Journal of Lipid Research, Vol. 47, 484-491, March 2006
Copyright © 2006 by American Society for Biochemistry and Molecular Biology

Blockade of arachidonic acid incorporation into phospholipids induces apoptosis in U937 promonocytic cells

Rebeca Pérez^*, Xavier Matabosch, Amadeu Llebaria, María A. Balboa^* and Jesús Balsinde^1,*

^* Institute of Molecular Biology and Genetics, Spanish Research Council and University of Valladolid School of Medicine, 47003 Valladolid, Spain
Research Unit on Bioactive Molecules, Institute for Chemical and Environmental Research, Spanish Research Council, 08034 Barcelona, Spain

Published, JLR Papers in Press, December 2, 2005.

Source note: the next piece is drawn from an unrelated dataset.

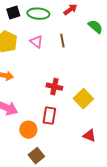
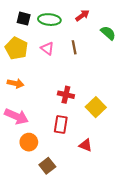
black square: (13, 13) -> (24, 19), turned 32
orange circle: (28, 130) -> (29, 142), moved
red triangle: (89, 136) -> (85, 145), moved

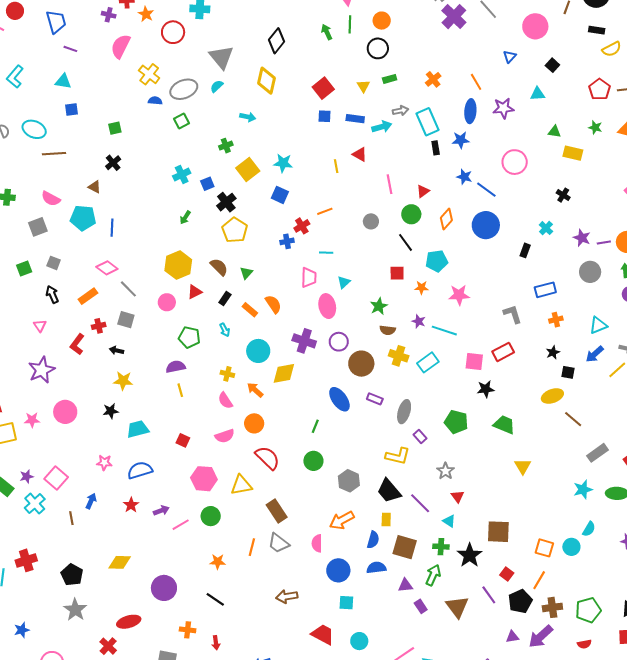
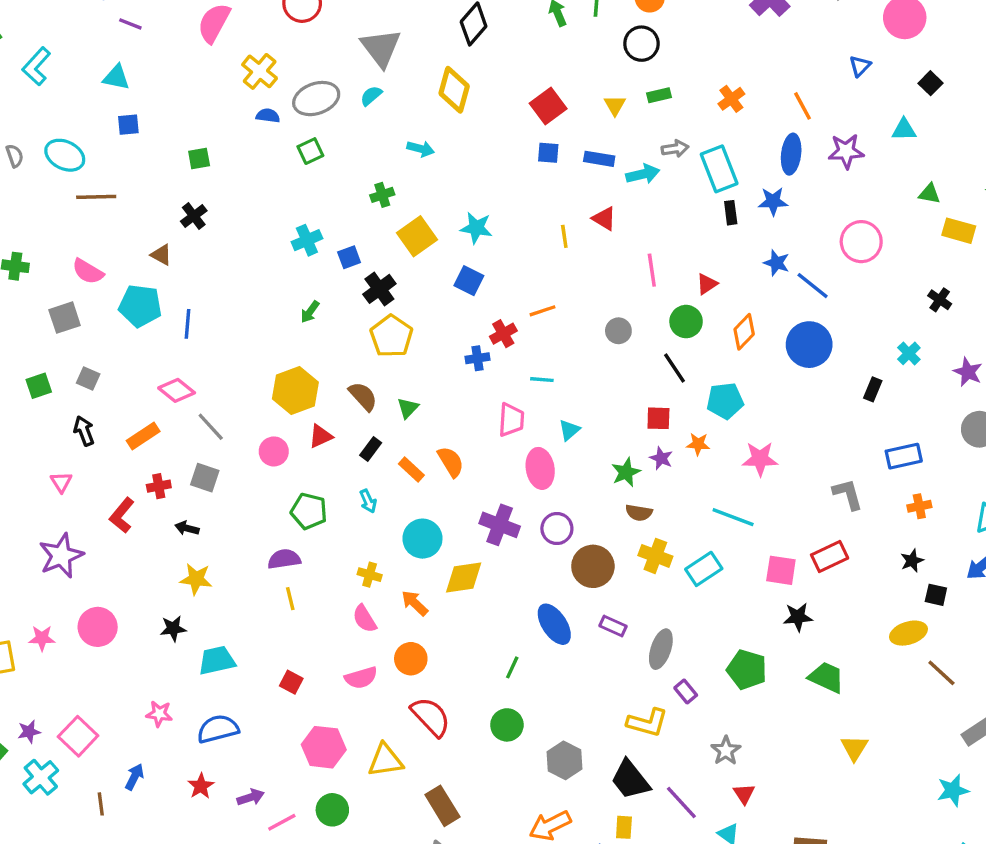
purple star: (419, 321) -> (661, 458), moved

¹ To whom correspondence should be addressed. e-mail: jbalsinde{at}ibgm.uva.es

	ABSTRACT

TOP ABSTRACT INTRODUCTION EXPERIMENTAL PROCEDURES RESULTS DISCUSSION REFERENCES

 
Arachidonic acid (AA) participates in a reacylation/deacylation cycle of membrane phospholipids, the so-called Lands cycle, that serves to keep the concentration of this free fatty acid in cells at a very low level. To manipulate the intracellular AA level in U937 phagocytes, we have used several pharmacological strategies to interfere with the Lands cycle. We used inhibitors of the AA reacylation pathway, namely thimerosal and triacsin C, which block the conversion of AA into arachidonoyl-CoA, and a CoA-independent transacylase inhibitor that blocks the movement of AA within phospholipids. In addition, we used cells overexpressing group VIA phospholipase A₂, an enzyme with key roles in controlling basal fatty acid deacylation reactions in phagocytic cells. All of these different strategies resulted in the expected increase of cellular free AA but also in the induction of cell death by apoptosis. Moreover, when used in combination with any of the aforementioned drugs, AA itself was able to induce apoptosis at doses as low as 10 µM. Blocking cyclooxygenase or lipoxygenases had no effect on the induction of apoptosis by AA. Collectively, these results indicate that free AA levels within the cells may provide an important cellular signal for the onset of apoptosis and that perturbations of the mechanisms controlling AA reacylation, and hence free AA availability, may decisively affect cell survival.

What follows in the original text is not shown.